Work instruction
Pull out of the data below the stretch of lines bounded by the one containing "Réforme de l​‌’OCM : le Parlement européen" and the one containing "en ofrecer máquinas", both bounds included, unchanged.

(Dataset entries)
____________
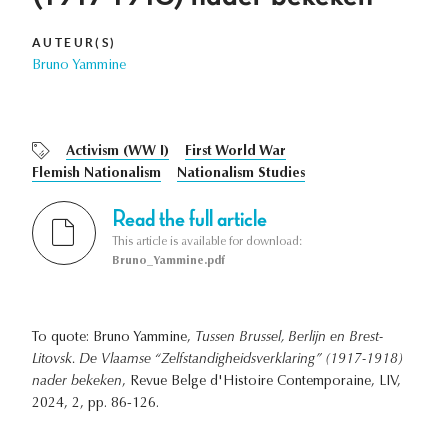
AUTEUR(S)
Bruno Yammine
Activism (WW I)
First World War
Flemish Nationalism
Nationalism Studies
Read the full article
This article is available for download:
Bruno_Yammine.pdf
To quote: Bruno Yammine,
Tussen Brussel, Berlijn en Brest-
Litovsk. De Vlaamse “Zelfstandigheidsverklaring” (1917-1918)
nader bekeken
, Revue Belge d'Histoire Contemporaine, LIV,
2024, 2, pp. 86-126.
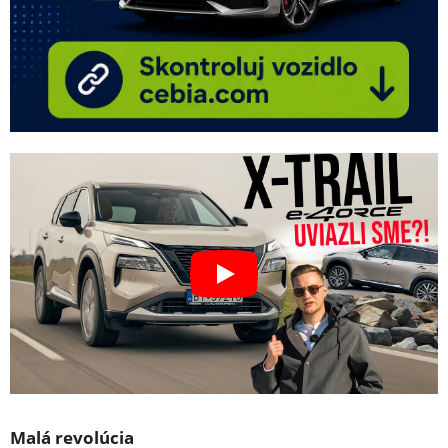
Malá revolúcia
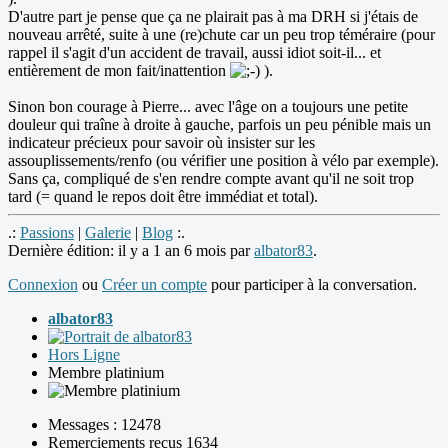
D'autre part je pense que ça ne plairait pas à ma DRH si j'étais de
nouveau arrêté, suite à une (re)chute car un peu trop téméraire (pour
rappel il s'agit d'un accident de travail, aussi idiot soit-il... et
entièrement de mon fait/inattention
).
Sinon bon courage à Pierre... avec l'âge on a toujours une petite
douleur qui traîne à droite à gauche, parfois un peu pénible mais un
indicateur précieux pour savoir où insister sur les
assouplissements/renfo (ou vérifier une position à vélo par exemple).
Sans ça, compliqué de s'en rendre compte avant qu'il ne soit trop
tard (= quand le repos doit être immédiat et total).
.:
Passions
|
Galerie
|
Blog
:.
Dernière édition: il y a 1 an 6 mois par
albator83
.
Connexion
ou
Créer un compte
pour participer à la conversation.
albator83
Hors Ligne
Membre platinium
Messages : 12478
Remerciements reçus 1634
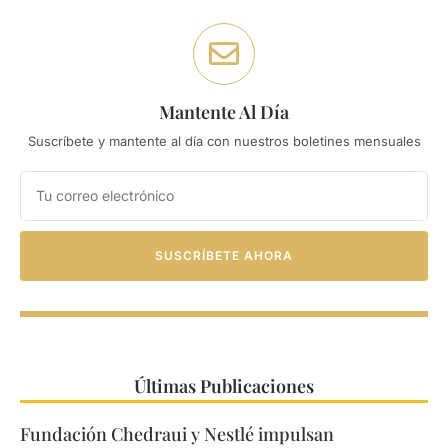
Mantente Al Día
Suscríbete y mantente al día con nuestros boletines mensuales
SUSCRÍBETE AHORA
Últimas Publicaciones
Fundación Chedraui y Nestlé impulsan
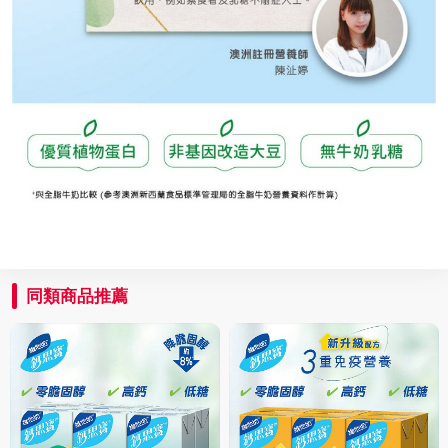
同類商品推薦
____________
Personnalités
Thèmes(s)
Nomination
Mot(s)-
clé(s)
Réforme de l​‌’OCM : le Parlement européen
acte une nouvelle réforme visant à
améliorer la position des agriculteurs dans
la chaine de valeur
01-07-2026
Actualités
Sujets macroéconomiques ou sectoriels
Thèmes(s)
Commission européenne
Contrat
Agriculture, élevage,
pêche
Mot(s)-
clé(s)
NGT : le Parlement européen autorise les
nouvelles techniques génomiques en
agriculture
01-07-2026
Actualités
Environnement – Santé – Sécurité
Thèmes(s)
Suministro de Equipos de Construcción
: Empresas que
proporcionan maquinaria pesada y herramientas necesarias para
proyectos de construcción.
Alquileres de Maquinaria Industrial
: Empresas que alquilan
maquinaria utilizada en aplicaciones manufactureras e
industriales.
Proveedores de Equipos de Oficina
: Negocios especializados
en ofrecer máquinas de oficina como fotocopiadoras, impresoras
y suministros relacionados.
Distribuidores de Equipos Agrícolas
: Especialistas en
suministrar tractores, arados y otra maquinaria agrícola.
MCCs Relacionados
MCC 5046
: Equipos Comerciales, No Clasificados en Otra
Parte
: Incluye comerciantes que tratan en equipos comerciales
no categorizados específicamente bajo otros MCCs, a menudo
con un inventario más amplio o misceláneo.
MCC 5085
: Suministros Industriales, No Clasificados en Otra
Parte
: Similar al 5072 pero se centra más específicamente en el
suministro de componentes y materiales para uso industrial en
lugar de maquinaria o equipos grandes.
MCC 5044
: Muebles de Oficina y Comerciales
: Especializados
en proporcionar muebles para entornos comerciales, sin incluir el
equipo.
____________
Completed task
Réforme de l​‌’OCM : le Parlement européen
acte une nouvelle réforme visant à
améliorer la position des agriculteurs dans
la chaine de valeur
01-07-2026
Actualités
Sujets macroéconomiques ou sectoriels
Thèmes(s)
Commission européenne
Contrat
Agriculture, élevage,
pêche
Mot(s)-
clé(s)
NGT : le Parlement européen autorise les
nouvelles techniques génomiques en
agriculture
01-07-2026
Actualités
Environnement – Santé – Sécurité
Thèmes(s)
Suministro de Equipos de Construcción
: Empresas que
proporcionan maquinaria pesada y herramientas necesarias para
proyectos de construcción.
Alquileres de Maquinaria Industrial
: Empresas que alquilan
maquinaria utilizada en aplicaciones manufactureras e
industriales.
Proveedores de Equipos de Oficina
: Negocios especializados
en ofrecer máquinas de oficina como fotocopiadoras, impresoras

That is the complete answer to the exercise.